Every custom manufacturer we've met plans the same way. Monday morning, planner at a desk, coffee getting cold. Excel open. Phone ringing. Customer changes, supplier issues, breakdown notes all coming at once. By 11 am the schedule is printed and on the wall. By 1 pm, it's wrong.
A bearing fails on CNC-2. Material is stuck at the supplier till Tuesday. A customer calls asking for a change. A drawing revision lands from engineering. Each event quietly invalidates some part of the plan. Nobody updates the sheet on the wall. Everyone just knows.
The math is against you
A custom manufacturer with 30 active orders across 12 machines doesn't have one plan — it has thousands of possible plans. Reality picks a new one every few hours.
A high-volume plant running the same part all week can absorb disruptions. The line hums along. Add 10% more complexity, maybe the line still works. Custom manufacturing has it backwards. Low volume and high complexity mean every disruption touches sequencing, material, and dispatch dates at once.
Your planner is not lazy. The task is impossible. You cannot re-plan 30 jobs by hand three times a day. You cannot catch every change, weight every consequence, and keep everyone in sync. No human can.
Why the plan decays so fast
A typical Monday morning: planner makes a plan, prints it. By 10 am, two changes land. By 11 am, three more. By 1 pm, the plan is obsolete, but nobody has updated it because nobody has the time. The sheet on the wall is still Monday morning's wishful thinking.
So the floor works off memory and the latest rumors. This job is moved up because the material came in early. That job is paused because the customer changed it. A third job is pulled forward because the planner called at lunch. None of this is on the wall. None of it is in the plan.
By Tuesday, three people have three different ideas of what the priority is. The supervisor moves jobs one way. The planner thinks they're supposed to move another way. The CNC operator has not heard any of it and is still running last week's sequence.
The hidden cost
A stale schedule is not just annoying. It is expensive. When everyone is working off a different idea of priority, you get: rework because material was cut for the wrong job. Delays because a job finished early but nobody knew to pull the next one forward. Overtime because nobody knew a deadline was tight until the night before. Misses because the floor was executing a plan the planner abandoned hours ago.
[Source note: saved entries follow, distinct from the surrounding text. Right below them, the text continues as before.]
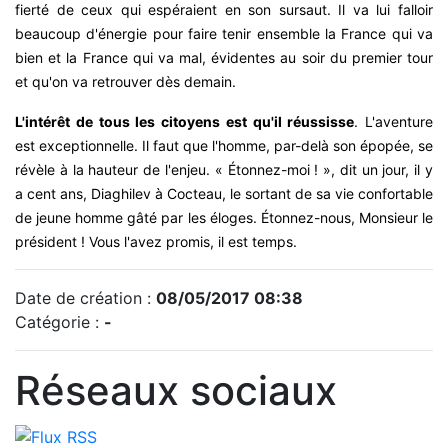
fierté de ceux qui espéraient en son sursaut. Il va lui falloir
beaucoup d'énergie pour faire tenir ensemble la France qui va
bien et la France qui va mal, évidentes au soir du premier tour
et qu'on va retrouver dès demain.
L'intérêt de tous les citoyens est qu'il réussisse
. L'aventure
est exceptionnelle. Il faut que l'homme, par-delà son épopée, se
révèle à la hauteur de l'enjeu. « Étonnez-moi ! », dit un jour, il y
a cent ans, Diaghilev à Cocteau, le sortant de sa vie confortable
de jeune homme gâté par les éloges. Étonnez-nous, Monsieur le
président ! Vous l'avez promis, il est temps.
Date de création :
08/05/2017 08:38
Catégorie :
-
Réseaux sociaux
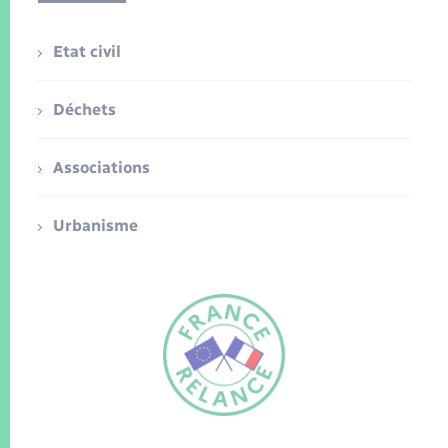
Etat civil
Déchets
Associations
Urbanisme
FR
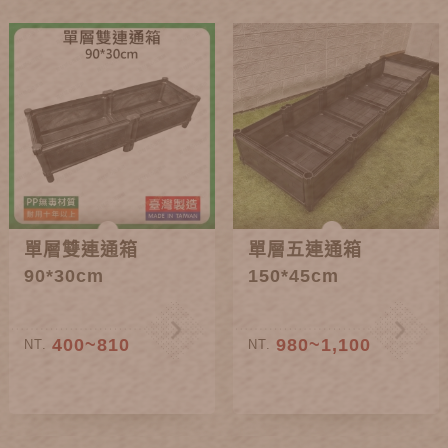
單層雙連通箱
單層五連通箱
90*30cm
150*45cm
400~810
980~1,100
NT.
NT.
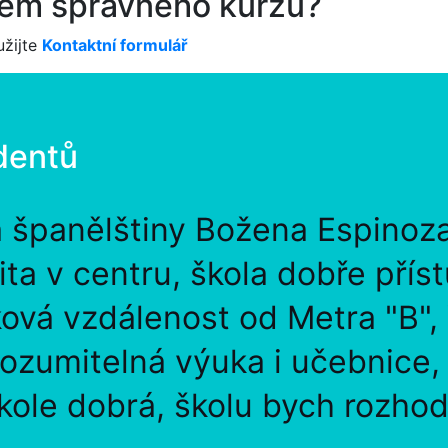
ěrem správného kurzu?
žijte
Kontaktní formulář
dentů
a španělštiny Božena Espinoz
lita v centru, škola dobře přís
ová vzdálenost od Metra "B",
rozumitelná výuka i učebnice
kole dobrá, školu bych rozhod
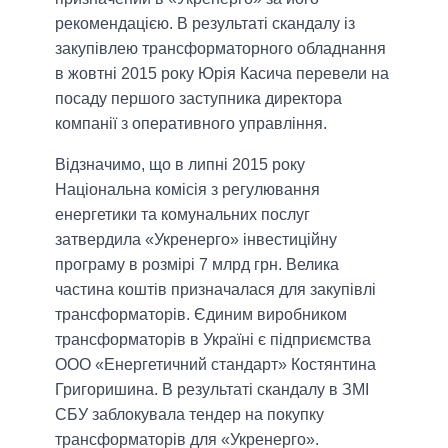
рекомендацією. В результаті скандалу із
закупівлею трансформаторного обладнання
в жовтні 2015 року Юрія Касича перевели на
посаду першого заступника директора
компанії з оперативного управління.
Відзначимо, що в липні 2015 року
Національна комісія з регулювання
енергетики та комунальних послуг
затвердила «Укренерго» інвестиційну
програму в розмірі 7 млрд грн. Велика
частина коштів призначалася для закупівлі
трансформаторів. Єдиним виробником
трансформаторів в Україні є підприємства
ООО «Енергетичний стандарт» Костянтина
Григоришина. В результаті скандалу в ЗМІ
СБУ заблокувала тендер на покупку
трансформаторів для «Укренерго».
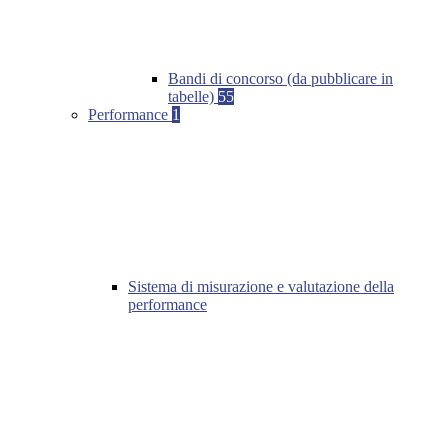
Bandi di concorso (da pubblicare in
tabelle)
55
Performance
1
Sistema di misurazione e valutazione della
performance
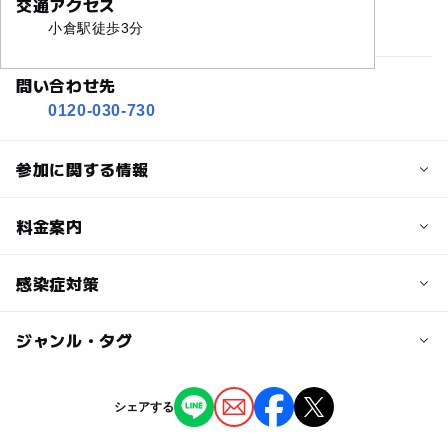
交通アクセス
小倉駅徒歩3分
問い合わせ先
0120-030-730
参加に関する情報
定員
料金案内
25人
子供の料金
感染症対策
定員詳細
無料
定員に達した場合は別の日程でご案内を差し上げる場合が
ジャンル・タグ
===============================
ございます。
大人の料金
※新型コロナウイルス感染症に関する対応について※
===============================
無料
タグ
対象年齢
シェアする
無料撮影会
プロカメラマンによる撮影
家族写真
新型コロナウイルス感染症が拡大している現状を受け、感
0歳･1歳･2歳の赤ちゃん(乳児･幼児)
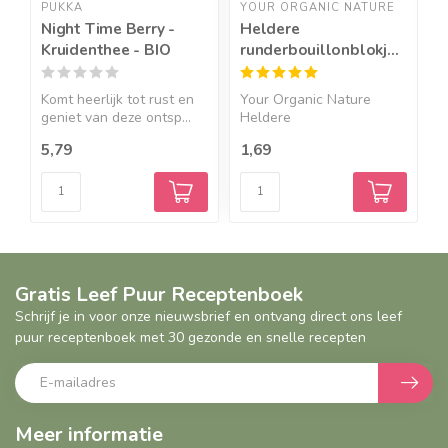
PUKKA
YOUR ORGANIC NATURE
R
Night Time Berry -
Heldere
K
Kruidenthee - BIO
runderbouillonblokjes
-
zonder gist-BIO
Komt heerlijk tot rust en
Your Organic Nature
R
geniet van deze ontsp...
Heldere
e
runderbouillonblokj...
5,79
1,69
3
Gratis Leef Puur Receptenboek
Schrijf je in voor onze nieuwsbrief en ontvang direct ons leef
puur receptenboek met 30 gezonde en snelle recepten
Meer informatie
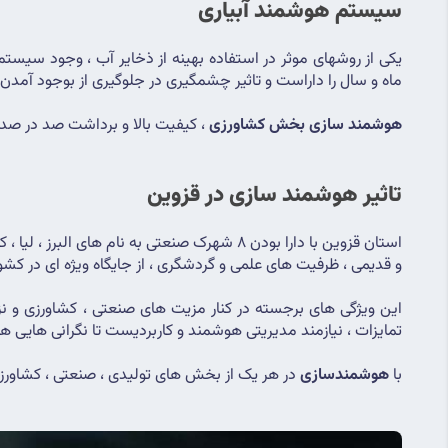
سیستم هوشمند آبیاری
یکی از روشهای موثر در استفاده بهینه از ذخایر آب ، وجود سیست
ماه و سال را داراست و تاثیر چشمگیری در جلوگیری از بوجود آمدن ر
هوشمند سازی بخش کشاورزی
 ، کیفیت بالا و برداشت صد در صدی
تاثیر هوشمند سازی در قزوین
و قدیمی ، ظرفیت های علمی و گردشگری ، از جایگاه ویژه ای در کشو
تمایزات ، نیازمند مدیریتی هوشمند و کاربردیست تا نگرانی هایی ه
با 
هوشمندسازی
 در هر یک از بخش های تولیدی ، صنعتی ، کشاورزی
The margin seeps out quietly, job after job. Not big margin hits — small cuts. A shop that should make 25% margin makes 21% margin, and nobody can point to why. It is a thousand small inefficiencies, all rooted in a plan that stopped being true the moment it was printed.
Why updating is worse than not planning
You might think the fix is obvious: update the plan more often. The planner updates it every two hours. Every hour. Every change.
That doesn't work either. Here's why. The planner re-planning 30 jobs every two hours is the planner not planning anything. He's reacting. He's putting out fires instead of setting strategy. And the more often he updates, the less the updates mean — the floor stops believing the plan and goes back to asking.
A schedule is only useful if it is believed. If it changes every hour, nobody believes it. If it never changes, it is false. The trick is updating only the parts that matter, only when they matter, in a way that makes sense to everyone.
What actually fixes it
- Catch every change the moment it happens — from the channels people already use
- Show what the change touches, in plain words, with the reason — not a cryptic re-sequenced list
- Let the planner approve the fix in one tap — not spend 30 minutes re-planning everything
- Put the new truth in front of everyone at once — office, planning room, floor, all in sync
A schedule that listens stays alive. A schedule that doesn't goes stale by lunch — and everyone goes back to firefighting, trading margin for survival.